Re: Assign value to all records based upon some criteria

gdaymte · Posted 04-17-2014 04:08 PM

We are working on a case-case comparison project.

What we are wanting to do is identify clusters of Salmonella cases that have the same serotype (variable=SeroSite) and PFGE pattern (variable=PfgePrimary) within a 45 day period (variable=DtSpec) and compare those to all other records in the dataset (excluding those that match by serotype). For those cases that do match by serotype and PFGE, we are assigning a value of 1 to the variable case. If a record matches by serotype but not pattern, we would like to assign the variable case to missing. If a record does not match by serotype or PFGE pattern, we would like to assign case a value of 0. Our problem is that the cluster will always be changing, so we can't code around specific values. We would like to automate it as much as possible.

Below is what the data looks like so far...

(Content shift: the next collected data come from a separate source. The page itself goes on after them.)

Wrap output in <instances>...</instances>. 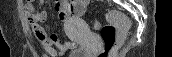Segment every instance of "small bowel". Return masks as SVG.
Instances as JSON below:
<instances>
[{"label": "small bowel", "instance_id": "small-bowel-1", "mask_svg": "<svg viewBox=\"0 0 172 57\" xmlns=\"http://www.w3.org/2000/svg\"><path fill=\"white\" fill-rule=\"evenodd\" d=\"M88 2L87 0L57 1L56 9L58 19L61 22H70L72 19L83 14ZM43 5V0L36 2L26 1L24 3L26 20L41 48L52 56L65 53L75 48L76 44L74 41L62 40L56 32L47 34L41 26V23L46 19V12L43 10ZM30 9H33L34 12H30ZM54 46L58 47V51Z\"/></svg>", "mask_w": 172, "mask_h": 57}]
</instances>
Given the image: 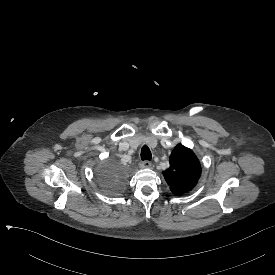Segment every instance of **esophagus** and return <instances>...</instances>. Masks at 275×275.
Instances as JSON below:
<instances>
[{"mask_svg":"<svg viewBox=\"0 0 275 275\" xmlns=\"http://www.w3.org/2000/svg\"><path fill=\"white\" fill-rule=\"evenodd\" d=\"M139 167L144 169V168H150L151 167V162L149 160H143L139 163Z\"/></svg>","mask_w":275,"mask_h":275,"instance_id":"34e87169","label":"esophagus"}]
</instances>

SeroSite	PfgePrimary	DtSpec	Case
Enteritidis	XBA.0004	01/01/2014	1
Enteritidis	XBA.0004	01/18/2014	1
Enteritidis	XBA.0004	02/28/2014	1
Typhimurium	XBA.1314	02/04/2014
Enteritidis	XBA.0005	03/01/2014
Cerro	XBA.2327	02/15/2014
Typhimurium	XBA.1212	02/01/2014

This is what we need it to look like...

SeroSite	PfgePrimary	DtSpec	Case
Enteritidis	XBA.0004	01/01/2014	1
Enteritidis	XBA.0004	01/18/2014	1
Enteritidis	XBA.0004	02/28/2014	1
Typhimurium	XBA.1314	02/04/2014	0
Enteritidis	XBA.0005	03/01/2014	.
Cerro	XBA.2327	02/15/2014	0
Typhimurium	XBA.1212	02/01/2014	0

We are unsure of how we can go about doing this...We could assign a value to case if we were able to somehow assign a dummy serotype variable (CaseSero) to all records in the dataset the value of the SeroSite variable where case=1. Any suggestions would be helpful.

ballardw · Posted 04-17-2014 06:33 PM

Do you need to manually assign the range on the DTSpec to determine the 45 day period or do you look at the date range recorded for the PfgePrimary and then determine the 45 day period?

Do you do this for each Serotype/PfgePrimary pair or only select ones?
What do you do if the PfgePrimary has a range of dates greater than 45 days? And likely a few more questions about order of rules and desired output.

I think a more detailed step-by-step description of a manual process will help us answer your question for automation.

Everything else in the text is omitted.